What is being asked: Could you give the entries back exactly as they stand, minus any pictures?

┄┄┄┄┄┄┄┄┄┄┄┄┄┄┄┄┄┄┄┄

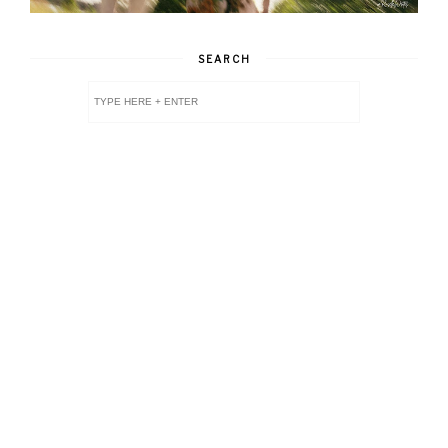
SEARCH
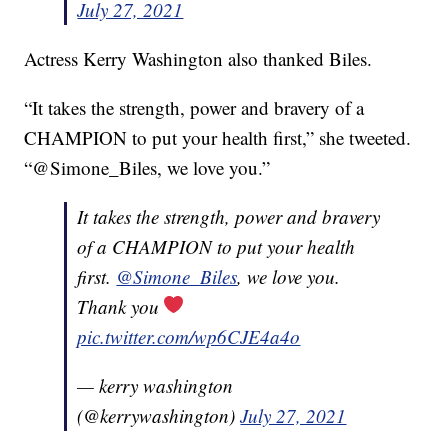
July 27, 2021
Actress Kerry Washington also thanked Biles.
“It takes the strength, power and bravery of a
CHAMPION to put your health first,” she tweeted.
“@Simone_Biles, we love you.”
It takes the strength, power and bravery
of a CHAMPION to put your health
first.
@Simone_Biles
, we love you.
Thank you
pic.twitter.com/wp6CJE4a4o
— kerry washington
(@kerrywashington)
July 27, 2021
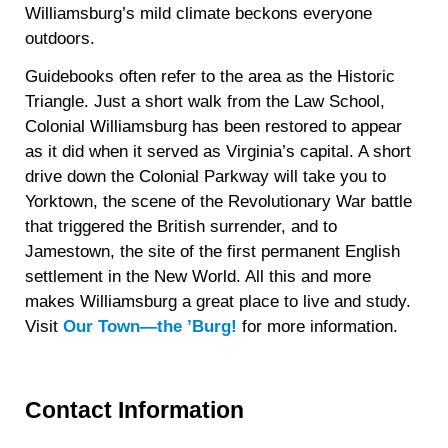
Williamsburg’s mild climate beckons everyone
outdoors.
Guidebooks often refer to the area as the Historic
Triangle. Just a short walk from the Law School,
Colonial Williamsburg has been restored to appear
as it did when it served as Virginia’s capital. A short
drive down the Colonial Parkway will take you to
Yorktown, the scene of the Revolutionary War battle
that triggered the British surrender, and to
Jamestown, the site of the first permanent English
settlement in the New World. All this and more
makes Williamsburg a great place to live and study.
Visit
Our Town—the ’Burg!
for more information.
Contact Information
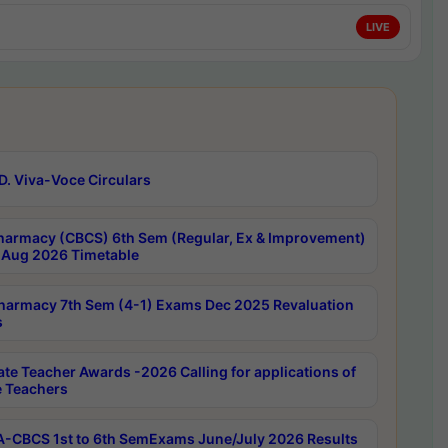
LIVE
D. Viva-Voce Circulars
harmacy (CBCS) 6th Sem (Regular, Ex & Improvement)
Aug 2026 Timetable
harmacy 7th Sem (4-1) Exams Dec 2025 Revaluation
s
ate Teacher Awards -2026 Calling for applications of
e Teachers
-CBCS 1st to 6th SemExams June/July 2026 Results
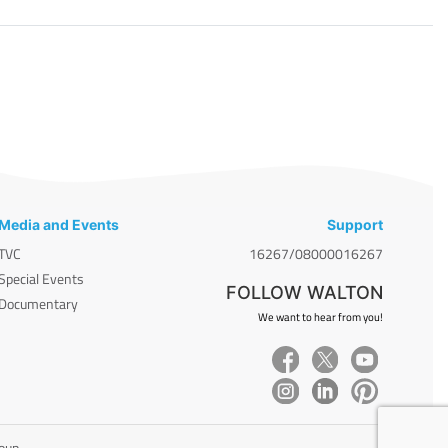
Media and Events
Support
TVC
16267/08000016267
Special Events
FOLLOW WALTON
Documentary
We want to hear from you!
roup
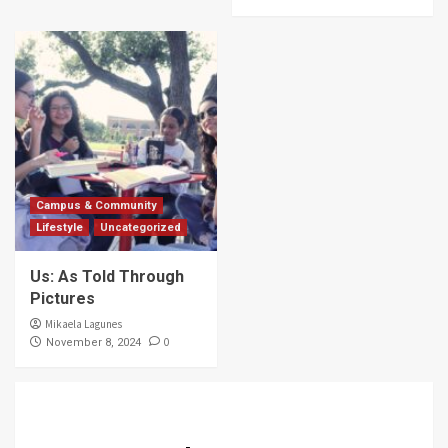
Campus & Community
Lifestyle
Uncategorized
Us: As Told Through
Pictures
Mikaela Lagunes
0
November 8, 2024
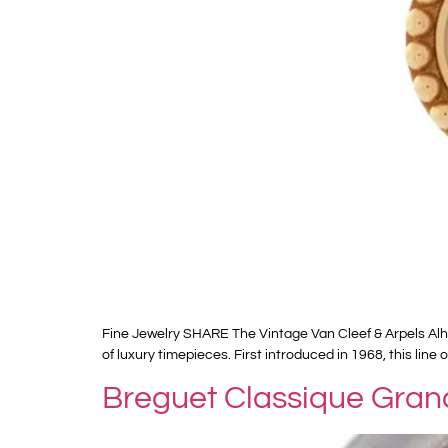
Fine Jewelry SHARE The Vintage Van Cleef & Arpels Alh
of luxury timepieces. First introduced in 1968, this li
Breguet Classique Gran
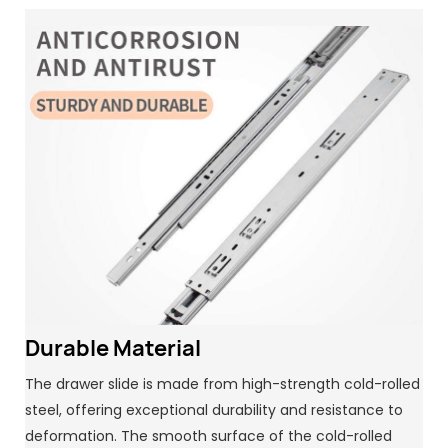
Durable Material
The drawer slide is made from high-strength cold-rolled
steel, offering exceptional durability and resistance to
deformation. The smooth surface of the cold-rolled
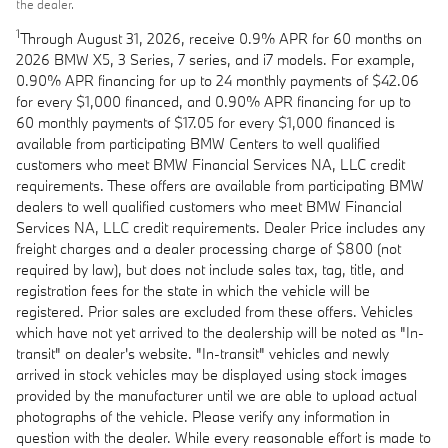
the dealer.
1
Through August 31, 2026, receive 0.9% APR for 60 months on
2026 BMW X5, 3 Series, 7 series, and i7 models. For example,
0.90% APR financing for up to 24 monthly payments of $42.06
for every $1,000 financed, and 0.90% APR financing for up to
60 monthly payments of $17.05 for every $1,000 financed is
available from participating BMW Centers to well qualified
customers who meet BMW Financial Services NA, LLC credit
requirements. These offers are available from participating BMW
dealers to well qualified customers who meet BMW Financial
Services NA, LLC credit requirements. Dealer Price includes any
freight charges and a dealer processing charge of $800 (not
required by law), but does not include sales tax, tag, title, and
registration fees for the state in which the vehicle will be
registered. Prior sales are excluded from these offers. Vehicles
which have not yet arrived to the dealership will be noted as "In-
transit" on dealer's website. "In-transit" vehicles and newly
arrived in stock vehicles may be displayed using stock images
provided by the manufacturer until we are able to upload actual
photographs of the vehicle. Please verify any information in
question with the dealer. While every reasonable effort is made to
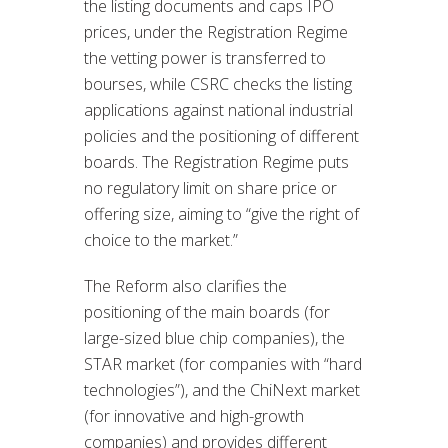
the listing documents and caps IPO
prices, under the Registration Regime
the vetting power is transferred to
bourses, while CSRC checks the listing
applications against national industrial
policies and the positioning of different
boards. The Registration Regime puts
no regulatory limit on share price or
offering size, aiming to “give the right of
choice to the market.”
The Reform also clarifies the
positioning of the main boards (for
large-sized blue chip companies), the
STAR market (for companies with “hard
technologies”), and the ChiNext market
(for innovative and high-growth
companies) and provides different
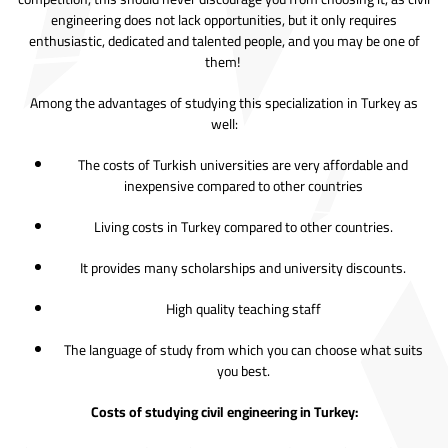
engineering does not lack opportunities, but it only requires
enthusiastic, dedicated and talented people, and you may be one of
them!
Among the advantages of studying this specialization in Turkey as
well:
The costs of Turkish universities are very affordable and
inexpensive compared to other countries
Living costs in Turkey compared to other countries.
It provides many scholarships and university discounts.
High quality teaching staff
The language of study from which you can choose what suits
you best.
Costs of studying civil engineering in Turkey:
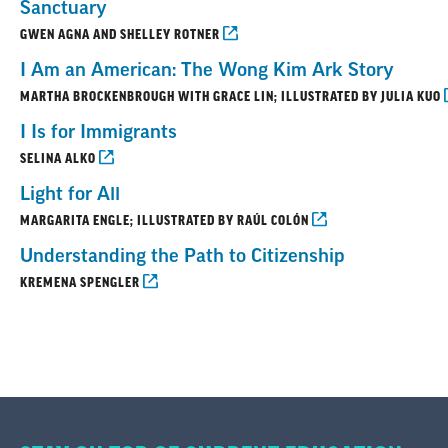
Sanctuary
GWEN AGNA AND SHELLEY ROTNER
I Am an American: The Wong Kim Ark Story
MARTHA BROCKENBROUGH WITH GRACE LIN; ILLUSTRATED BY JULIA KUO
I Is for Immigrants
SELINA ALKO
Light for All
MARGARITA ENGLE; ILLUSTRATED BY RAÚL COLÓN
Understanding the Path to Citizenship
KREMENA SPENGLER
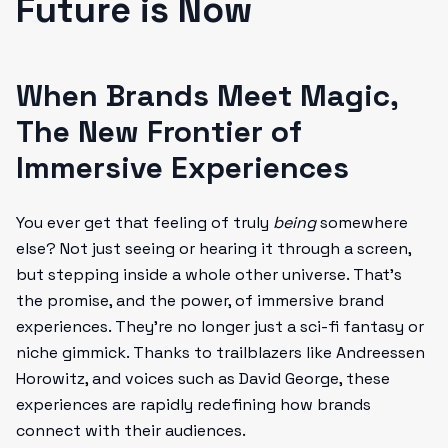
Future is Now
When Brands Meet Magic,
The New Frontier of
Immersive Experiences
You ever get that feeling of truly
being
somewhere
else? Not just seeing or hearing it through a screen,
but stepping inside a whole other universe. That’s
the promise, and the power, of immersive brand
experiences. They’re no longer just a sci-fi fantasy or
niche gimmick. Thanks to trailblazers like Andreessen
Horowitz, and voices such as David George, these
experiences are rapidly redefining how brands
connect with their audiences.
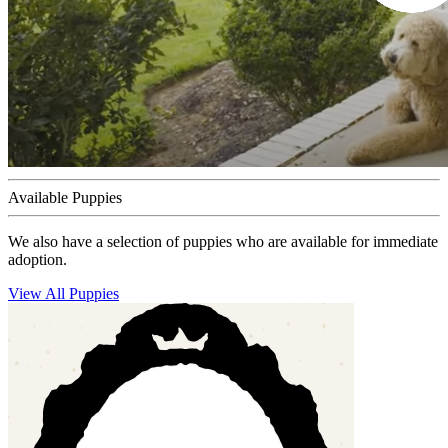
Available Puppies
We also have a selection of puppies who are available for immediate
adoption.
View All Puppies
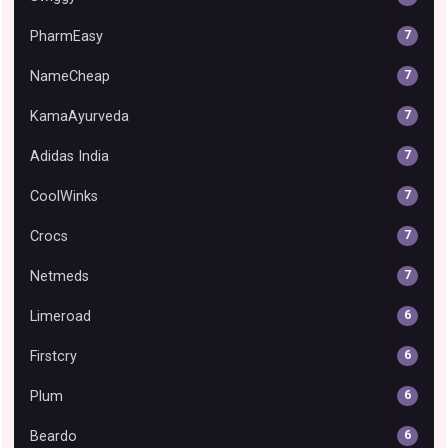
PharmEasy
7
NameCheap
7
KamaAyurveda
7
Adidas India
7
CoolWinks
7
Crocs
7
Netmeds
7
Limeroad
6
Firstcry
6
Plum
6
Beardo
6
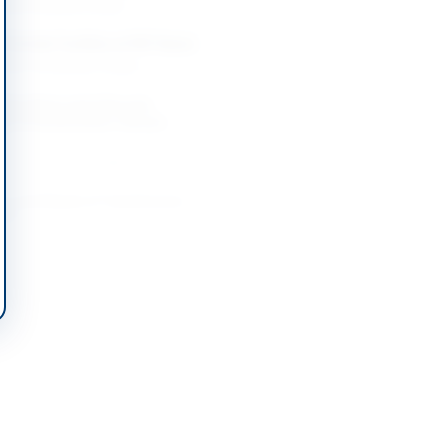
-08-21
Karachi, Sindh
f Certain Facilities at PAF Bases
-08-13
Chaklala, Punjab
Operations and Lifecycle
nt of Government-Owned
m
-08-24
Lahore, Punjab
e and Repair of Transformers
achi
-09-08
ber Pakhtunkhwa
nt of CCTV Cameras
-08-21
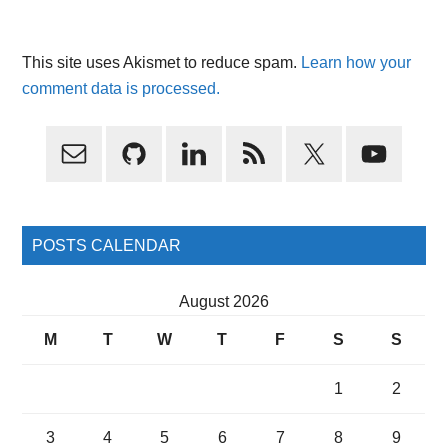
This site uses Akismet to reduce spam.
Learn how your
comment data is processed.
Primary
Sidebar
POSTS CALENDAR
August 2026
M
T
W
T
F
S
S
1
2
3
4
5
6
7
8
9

┄┄┄┄┄┄┄┄┄┄┄┄┄┄┄┄┄┄┄┄

Finished exercise:
SEARCH
July 27, 2021
Actress Kerry Washington also thanked Biles.
“It takes the strength, power and bravery of a
CHAMPION to put your health first,” she tweeted.
“@Simone_Biles, we love you.”
It takes the strength, power and bravery
of a CHAMPION to put your health
first.
@Simone_Biles
, we love you.
Thank you
pic.twitter.com/wp6CJE4a4o
— kerry washington
(@kerrywashington)
July 27, 2021
Williamsburg’s mild climate beckons everyone
outdoors.
Guidebooks often refer to the area as the Historic
Triangle. Just a short walk from the Law School,
Colonial Williamsburg has been restored to appear
as it did when it served as Virginia’s capital. A short
drive down the Colonial Parkway will take you to
Yorktown, the scene of the Revolutionary War battle
that triggered the British surrender, and to
Jamestown, the site of the first permanent English
settlement in the New World. All this and more
makes Williamsburg a great place to live and study.
Visit
Our Town—the ’Burg!
for more information.
Contact Information
LIVE
D. Viva-Voce Circulars
harmacy (CBCS) 6th Sem (Regular, Ex & Improvement)
Aug 2026 Timetable
harmacy 7th Sem (4-1) Exams Dec 2025 Revaluation
s
ate Teacher Awards -2026 Calling for applications of
e Teachers
-CBCS 1st to 6th SemExams June/July 2026 Results
Media and Events
Support
TVC
16267/08000016267
Special Events
FOLLOW WALTON
Documentary
We want to hear from you!
roup
Campus & Community
Lifestyle
Uncategorized
Us: As Told Through
Pictures
Mikaela Lagunes
0
November 8, 2024
Fine Jewelry SHARE The Vintage Van Cleef & Arpels Alh
of luxury timepieces. First introduced in 1968, this li
Breguet Classique Gran
Durable Material
The drawer slide is made from high-strength cold-rolled
steel, offering exceptional durability and resistance to
deformation. The smooth surface of the cold-rolled
the dealer.
1
Through August 31, 2026, receive 0.9% APR for 60 months on
2026 BMW X5, 3 Series, 7 series, and i7 models. For example,
0.90% APR financing for up to 24 monthly payments of $42.06
for every $1,000 financed, and 0.90% APR financing for up to
60 monthly payments of $17.05 for every $1,000 financed is
available from participating BMW Centers to well qualified
customers who meet BMW Financial Services NA, LLC credit
requirements. These offers are available from participating BMW
dealers to well qualified customers who meet BMW Financial
Services NA, LLC credit requirements. Dealer Price includes any
freight charges and a dealer processing charge of $800 (not
required by law), but does not include sales tax, tag, title, and
registration fees for the state in which the vehicle will be
registered. Prior sales are excluded from these offers. Vehicles
which have not yet arrived to the dealership will be noted as "In-
transit" on dealer's website. "In-transit" vehicles and newly
arrived in stock vehicles may be displayed using stock images
provided by the manufacturer until we are able to upload actual
photographs of the vehicle. Please verify any information in
question with the dealer. While every reasonable effort is made to
the listing documents and caps IPO
prices, under the Registration Regime
the vetting power is transferred to
bourses, while CSRC checks the listing
applications against national industrial
policies and the positioning of different
boards. The Registration Regime puts
no regulatory limit on share price or
offering size, aiming to “give the right of
choice to the market.”
The Reform also clarifies the
positioning of the main boards (for
large-sized blue chip companies), the
STAR market (for companies with “hard
technologies”), and the ChiNext market
(for innovative and high-growth
companies) and provides different
engineering does not lack opportunities, but it only requires
enthusiastic, dedicated and talented people, and you may be one of
them!
Among the advantages of studying this specialization in Turkey as
well:
The costs of Turkish universities are very affordable and
inexpensive compared to other countries
Living costs in Turkey compared to other countries.
It provides many scholarships and university discounts.
High quality teaching staff
The language of study from which you can choose what suits
you best.
Costs of studying civil engineering in Turkey:
Sanctuary
GWEN AGNA AND SHELLEY ROTNER
I Am an American: The Wong Kim Ark Story
MARTHA BROCKENBROUGH WITH GRACE LIN; ILLUSTRATED BY JULIA KUO
I Is for Immigrants
SELINA ALKO
Light for All
MARGARITA ENGLE; ILLUSTRATED BY RAÚL COLÓN
Understanding the Path to Citizenship
KREMENA SPENGLER
Future is Now
When Brands Meet Magic,
The New Frontier of
Immersive Experiences
You ever get that feeling of truly
being
somewhere
else? Not just seeing or hearing it through a screen,
but stepping inside a whole other universe. That’s
the promise, and the power, of immersive brand
experiences. They’re no longer just a sci-fi fantasy or
niche gimmick. Thanks to trailblazers like Andreessen
Horowitz, and voices such as David George, these
experiences are rapidly redefining how brands
connect with their audiences.
Available Puppies
We also have a selection of puppies who are available for immediate
adoption.
View All Puppies
PharmEasy
7
NameCheap
7
KamaAyurveda
7
Adidas India
7
CoolWinks
7
Crocs
7
Netmeds
7
Limeroad
6
Firstcry
6
Plum
6
Beardo
6
-08-21
Karachi, Sindh
f Certain Facilities at PAF Bases
-08-13
Chaklala, Punjab
Operations and Lifecycle
nt of Government-Owned
m
-08-24
Lahore, Punjab
e and Repair of Transformers
achi
-09-08
ber Pakhtunkhwa
nt of CCTV Cameras
-08-21
This site uses Akismet to reduce spam.
Learn how your
comment data is processed.
Primary
Sidebar
POSTS CALENDAR
August 2026
M
T
W
T
F
S
S
1
2
3
4
5
6
7
8
9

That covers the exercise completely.